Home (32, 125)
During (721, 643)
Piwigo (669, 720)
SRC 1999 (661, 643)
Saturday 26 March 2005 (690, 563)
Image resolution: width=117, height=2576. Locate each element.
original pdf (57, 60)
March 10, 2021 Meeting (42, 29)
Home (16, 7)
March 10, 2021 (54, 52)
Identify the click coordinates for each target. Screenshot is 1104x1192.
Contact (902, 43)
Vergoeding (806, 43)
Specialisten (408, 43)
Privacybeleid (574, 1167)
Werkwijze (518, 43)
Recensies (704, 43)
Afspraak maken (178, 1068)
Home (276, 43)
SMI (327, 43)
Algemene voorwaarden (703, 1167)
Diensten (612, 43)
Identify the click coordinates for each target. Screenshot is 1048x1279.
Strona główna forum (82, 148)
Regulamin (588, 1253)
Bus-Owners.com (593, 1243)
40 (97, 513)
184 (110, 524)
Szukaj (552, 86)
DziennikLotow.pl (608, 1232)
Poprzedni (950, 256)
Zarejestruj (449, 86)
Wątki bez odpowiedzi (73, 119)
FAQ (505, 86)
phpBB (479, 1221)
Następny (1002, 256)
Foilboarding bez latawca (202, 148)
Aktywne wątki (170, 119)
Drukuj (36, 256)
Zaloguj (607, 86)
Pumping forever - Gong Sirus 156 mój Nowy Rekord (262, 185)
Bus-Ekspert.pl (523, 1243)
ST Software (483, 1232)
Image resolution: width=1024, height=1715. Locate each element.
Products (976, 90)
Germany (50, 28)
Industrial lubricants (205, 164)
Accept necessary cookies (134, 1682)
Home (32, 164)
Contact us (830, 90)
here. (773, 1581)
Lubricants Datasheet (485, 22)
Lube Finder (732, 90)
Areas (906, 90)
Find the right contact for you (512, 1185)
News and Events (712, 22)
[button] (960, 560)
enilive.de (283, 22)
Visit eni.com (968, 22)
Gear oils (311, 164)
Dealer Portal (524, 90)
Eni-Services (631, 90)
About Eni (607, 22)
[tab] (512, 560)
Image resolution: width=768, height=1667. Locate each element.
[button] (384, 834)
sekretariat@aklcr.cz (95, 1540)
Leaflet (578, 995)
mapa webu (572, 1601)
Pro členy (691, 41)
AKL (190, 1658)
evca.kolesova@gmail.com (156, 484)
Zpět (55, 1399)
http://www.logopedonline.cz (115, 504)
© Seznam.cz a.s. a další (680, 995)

****************************************

EXERCISE GOAL
With nothing added or dropped, retype the listing above.

TASK ANSWER
Home (32, 125)
During (721, 643)
Piwigo (669, 720)
SRC 1999 (661, 643)
Saturday 26 March 2005 (690, 563)
Image resolution: width=117, height=2576. Locate each element.
original pdf (57, 60)
March 10, 2021 Meeting (42, 29)
Home (16, 7)
March 10, 2021 (54, 52)
Identify the click coordinates for each target. Screenshot is 1104x1192.
Contact (902, 43)
Vergoeding (806, 43)
Specialisten (408, 43)
Privacybeleid (574, 1167)
Werkwijze (518, 43)
Recensies (704, 43)
Afspraak maken (178, 1068)
Home (276, 43)
SMI (327, 43)
Algemene voorwaarden (703, 1167)
Diensten (612, 43)
Identify the click coordinates for each target. Screenshot is 1048x1279.
Strona główna forum (82, 148)
Regulamin (588, 1253)
Bus-Owners.com (593, 1243)
40 (97, 513)
184 (110, 524)
Szukaj (552, 86)
DziennikLotow.pl (608, 1232)
Poprzedni (950, 256)
Zarejestruj (449, 86)
Wątki bez odpowiedzi (73, 119)
FAQ (505, 86)
phpBB (479, 1221)
Następny (1002, 256)
Foilboarding bez latawca (202, 148)
Aktywne wątki (170, 119)
Drukuj (36, 256)
Zaloguj (607, 86)
Pumping forever - Gong Sirus 156 mój Nowy Rekord (262, 185)
Bus-Ekspert.pl (523, 1243)
ST Software (483, 1232)
Image resolution: width=1024, height=1715. Locate each element.
Products (976, 90)
Germany (50, 28)
Industrial lubricants (205, 164)
Accept necessary cookies (134, 1682)
Home (32, 164)
Contact us (830, 90)
here. (773, 1581)
Lubricants Datasheet (485, 22)
Lube Finder (732, 90)
Areas (906, 90)
Find the right contact for you (512, 1185)
News and Events (712, 22)
[button] (960, 560)
enilive.de (283, 22)
Visit eni.com (968, 22)
Gear oils (311, 164)
Dealer Portal (524, 90)
Eni-Services (631, 90)
About Eni (607, 22)
[tab] (512, 560)
Image resolution: width=768, height=1667. Locate each element.
[button] (384, 834)
sekretariat@aklcr.cz (95, 1540)
Leaflet (578, 995)
mapa webu (572, 1601)
Pro členy (691, 41)
AKL (190, 1658)
evca.kolesova@gmail.com (156, 484)
Zpět (55, 1399)
http://www.logopedonline.cz (115, 504)
© Seznam.cz a.s. a další (680, 995)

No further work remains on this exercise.